- Country: United States
- Location: Pleasant Prairie, Wisconsin
- Coordinates: 42°32′17″N 87°54′17″W﻿ / ﻿42.53806°N 87.90472°W
- Status: Decommissioned
- Commission date: Unit 1: 1980 Unit 2: 1985
- Decommission date: Units 1–2: April, 2018
- Owner: We Energies

Thermal power station
- Primary fuel: Coal
- Turbine technology: Steam turbine
- Cooling source: 2 × Mechanical Draft

Power generation
- Nameplate capacity: 1,210 MW

= Pleasant Prairie Power Plant =

Power plant in Wisconsin

Pleasant Prairie Power Plant was a 1.21-gigawatt (1,210 MW) coal power plant located in Pleasant Prairie, Wisconsin. In 2009, it was listed by the U.S. Energy Information Administration (EIA) as the largest generating station in Wisconsin and generated roughly 13% of Wisconsin's electricity, burning around 13,000 tons of coal daily.

==Background==
The 30-year-old power plant has developed and applied a retrofit system that has helped reduce nitrogen oxide by up to 90% and sulfur dioxide by up to 95%. The Pleasant Prairie plant produces “8.6 million tons of annually – about as much as (that produced by) 1.7 million US cars”, according to The Wall Street Journal. The plant uses experimental technology designed by French Alstom SA to separate carbon dioxide from the exhaust, and is seen as a proving ground for clean coal technology. The plant is owned by We Energies. In an effort to reduce carbon dioxide emissions, the plant uses a chilled ammonia (NH_{3}) process developed by Alstom. that captures up to 90% of carbon emissions as it escapes the flue gas. The demonstration project began in March 2008 and would last for two years. The America’s Power Factuality Tour stopped at the Pleasant Prairie Power Plant to report on its role in generating electricity in the United States in 2009.
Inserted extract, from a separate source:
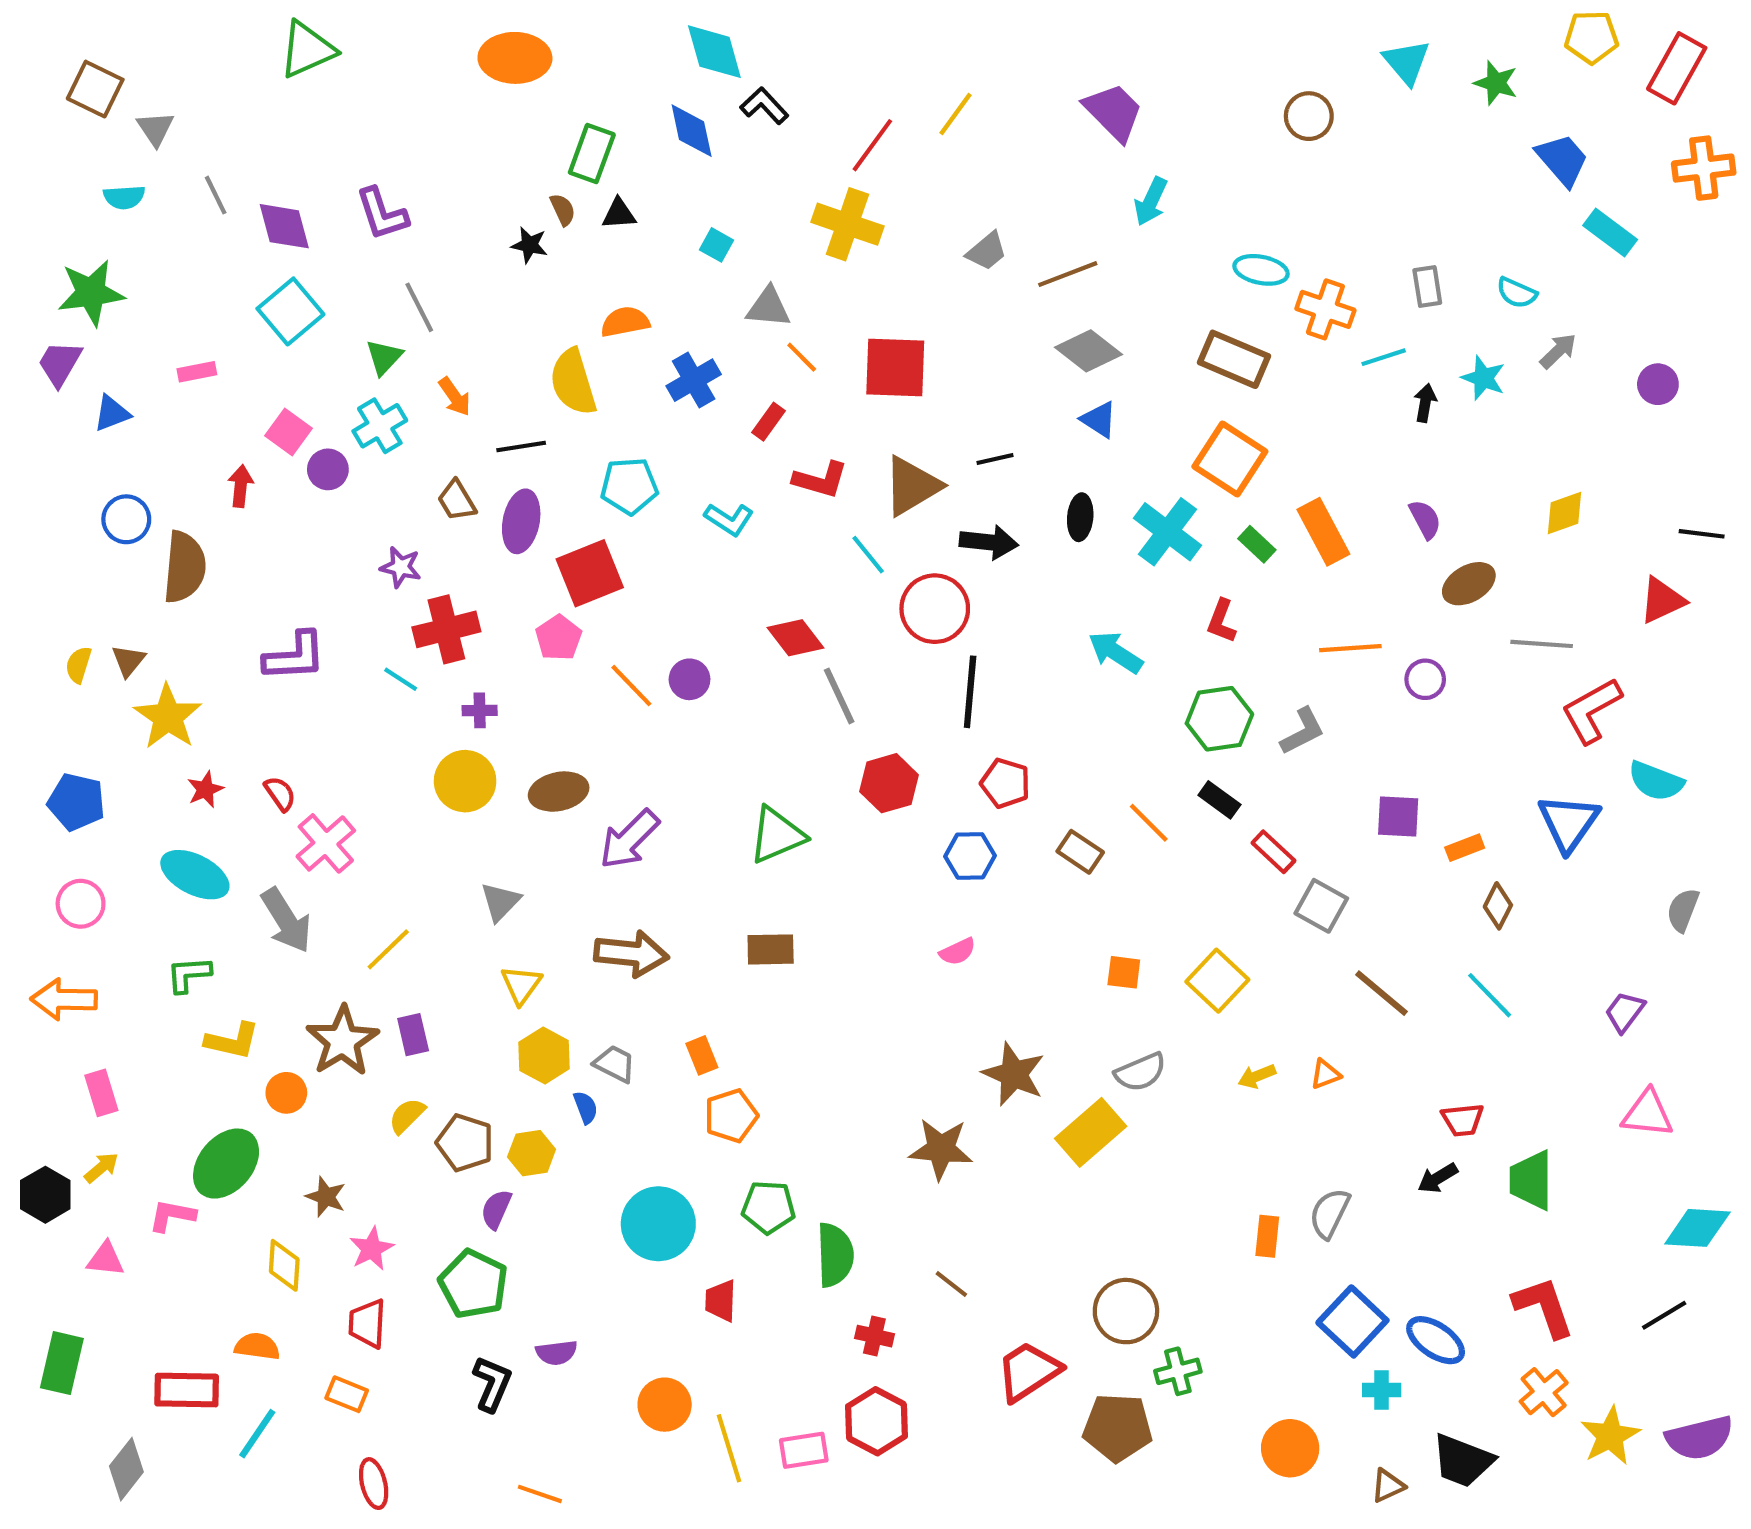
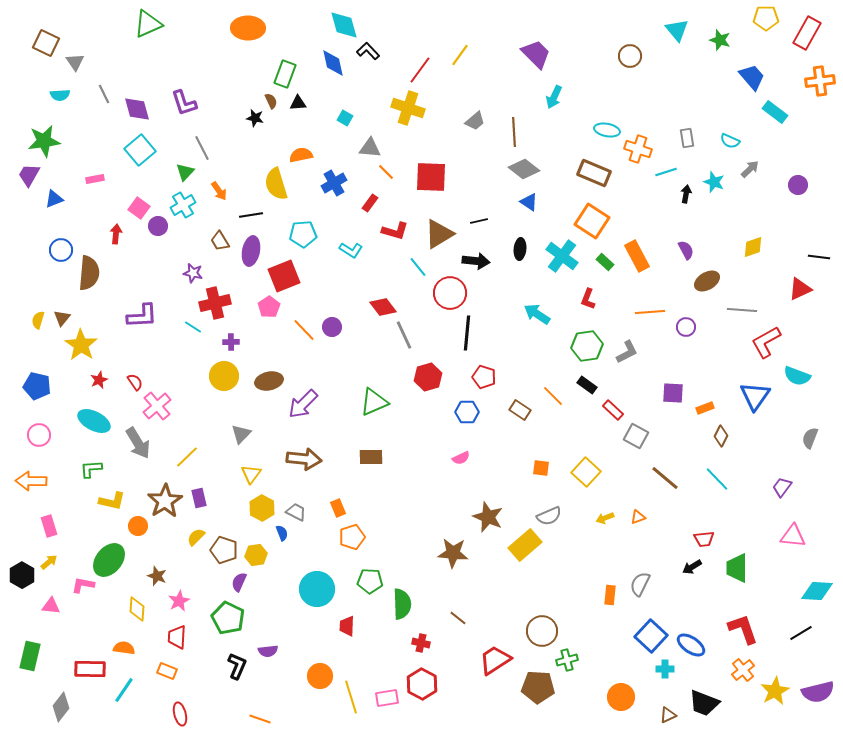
brown line: (1068, 274) -> (514, 132), turned -72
Pleasant Prairie received its coal from the Powder River Basin in Wyoming. Most of it is sourced from the Cordero Rojo Mine.

On November 28, 2017, WEC Energy Group announced that it would be closing the plant in 2018, pending permission from Midcontinent Independent System Operator (MISO). WEC cited market forces such as cheaper natural gas and renewables for the plant's closure. Pleasant Prairie shut down on April 3, 2018. The plant is expected to cost $1 billion over the next 2 decades while saving $2.5 billion in avoided costs.